Who Are We?

Tampere HEMA is a Historical European Martial Arts (HEMA) training group located in Tampere, Finland. In the absence of a prominent local training option, we have organized ourselves into a study group of both advanced students with years of experience and passionate newcomers. We’ve also been fortunate enough to find some of our members willing and capable of teaching what they know. We are well equipped to bring new practitioners into the HEMA community with confidence in our source material and teaching abilities. We stress, however, that we are first and foremost a study group of peers, united in our goal of furthering our knowledge, and not a school run by any master at arms. Differences in interpretation of the techniques found in HEMA are the lifeblood of a thriving global community. We welcome the opportunity to gain new perspective in our training by considering the ideas and experiences of all society members and guests valid and worth exploring.

Our Training Focus

We are dedicated to developing the practical skills of armed combat, not only the specific techniques shown in the manuals we study. While historical texts will form the absolute basis of our training, we are focused on the goal of building proficiency and highly mobile training methods applicable to free play, or sparring, where we can apply what we’ve learned. This is in contrast to some groups who train for largely academic reasons, studying only memorized material from the manuals. In this way we hope to become insightful training partners and evolving martial artists, just as the original practitioners were.

What are Historical European Martial Arts (HEMA)?

HEMA is a broad term that encompasses a range of combat arts practiced by European cultures, loosely between the 13th-18th century. Typically, HEMA training and source material involves the use of one or more hand-to-hand weapons, from the dagger to the poleaxe, with wrestling forms often included as the natural result of an armed conflict at close range.
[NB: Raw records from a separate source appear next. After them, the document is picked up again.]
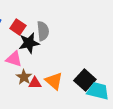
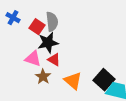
gray semicircle: (43, 31) -> (52, 22), moved
red triangle: (35, 83) -> (54, 60), moved, turned 32

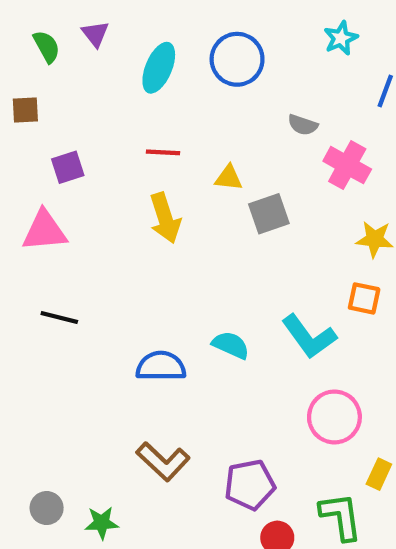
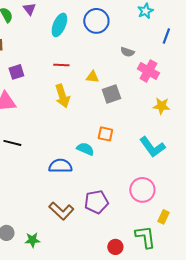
orange square: (364, 298) -> (105, 134), moved
cyan L-shape: (309, 337) -> (152, 147), moved
cyan semicircle: (231, 345) -> (85, 149), moved
purple pentagon: (250, 485) -> (96, 202), moved

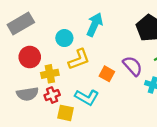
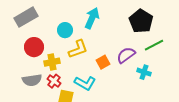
purple semicircle: (133, 66) -> (126, 55), turned -84
orange square: (107, 74) -> (103, 62), turned 32
red cross: (52, 95) -> (54, 81), turned -32

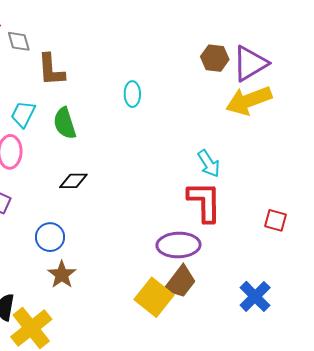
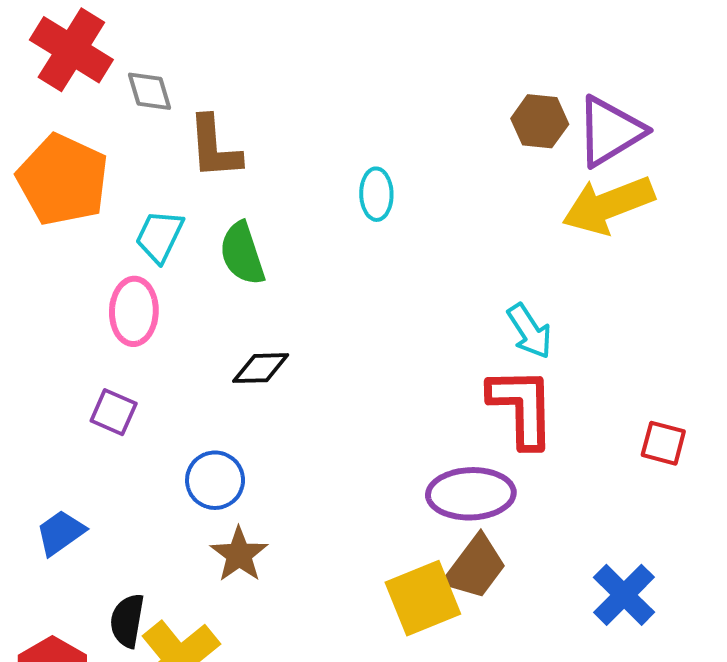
yellow square: (154, 297) -> (423, 598), turned 30

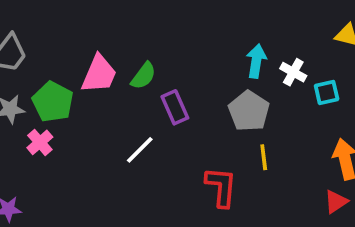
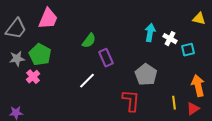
pink trapezoid: (99, 74) -> (48, 19), moved
gray pentagon: (249, 111) -> (146, 75), moved
yellow line: (264, 157) -> (174, 103), moved

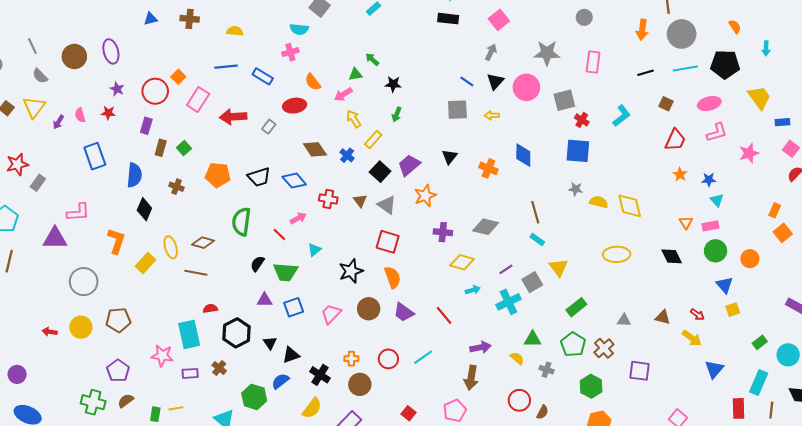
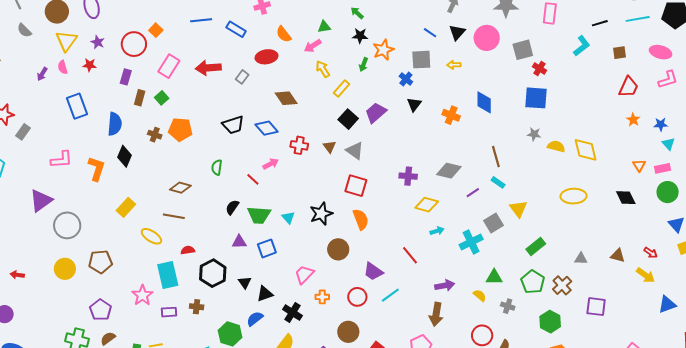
green arrow: (372, 59) -> (357, 13), moved
pink rectangle: (198, 99) -> (169, 66), moved
brown square: (666, 104) -> (619, 53), turned -32
pink ellipse: (709, 104) -> (661, 52), turned 30
yellow triangle: (34, 107) -> (66, 41), moved
cyan L-shape: (622, 116) -> (582, 46), moved
blue cross: (347, 155) -> (406, 79), moved
orange pentagon: (218, 175) -> (180, 129), moved
orange star: (425, 196) -> (383, 50), moved
green semicircle: (241, 222) -> (217, 167), size x0.6
purple triangle: (55, 238) -> (41, 201), moved, turned -35
orange L-shape: (116, 241) -> (96, 169), moved
yellow ellipse: (171, 247) -> (151, 236), moved, turned -40
cyan triangle: (314, 250) -> (288, 218), moved, turned -32
purple line: (506, 269) -> (473, 193), moved
purple trapezoid: (404, 312) -> (373, 271), moved
pink trapezoid: (331, 314) -> (304, 274), moved
red arrow: (50, 332) -> (17, 275), moved
pink star: (162, 356) -> (142, 295), turned 30
brown cross: (219, 368) -> (197, 307), turned -32
blue triangle: (714, 369) -> (667, 304), turned 30
brown circle: (360, 384) -> (348, 332), moved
The term Western Martial Arts (WMA) can also be applied to HEMA practices, but it implies a much broader range of sources throughout human history, from any culture not considered part of ‘the East’, where most surviving martial arts originated.

It is common conception that unlike other parts of the world, the martial traditions of Europe were either nonexistent or very rudimentary, but in fact we know this was not the case. The occupation of professional soldier has never been absent from any culture in human history. Combat manuals from the middle ages survive to this day, many of which are in private collections or museums, and they provide a window into deep martial traditions built upon centuries of hand-to hand combat, whether between soldiers in battle or in the dueling ring. Now and for the last several decades, scholars and martial artists have rallied to the task of resurrecting these nearly lost arts, and we are fortunate today that we have the opportunity to experience essentially complete martial arts systems derived from these sources. This is made possible through comparison to modern arts that descend from antiquity, cross-referencing with other surviving documents from centuries ago, and the simple fact that physics and the workings of the human body have remained constant.

In short, yes, it’s real. The traditions of armed combat during the middle ages and Renaissance have survived in words and pictures. Human enthusiasm and ingenuity have reconstructed how they were used. It’s an evolving process, with new translations and reinterpretations of the manuals constantly underway, and every HEMA practitioner is proud to be a part of it.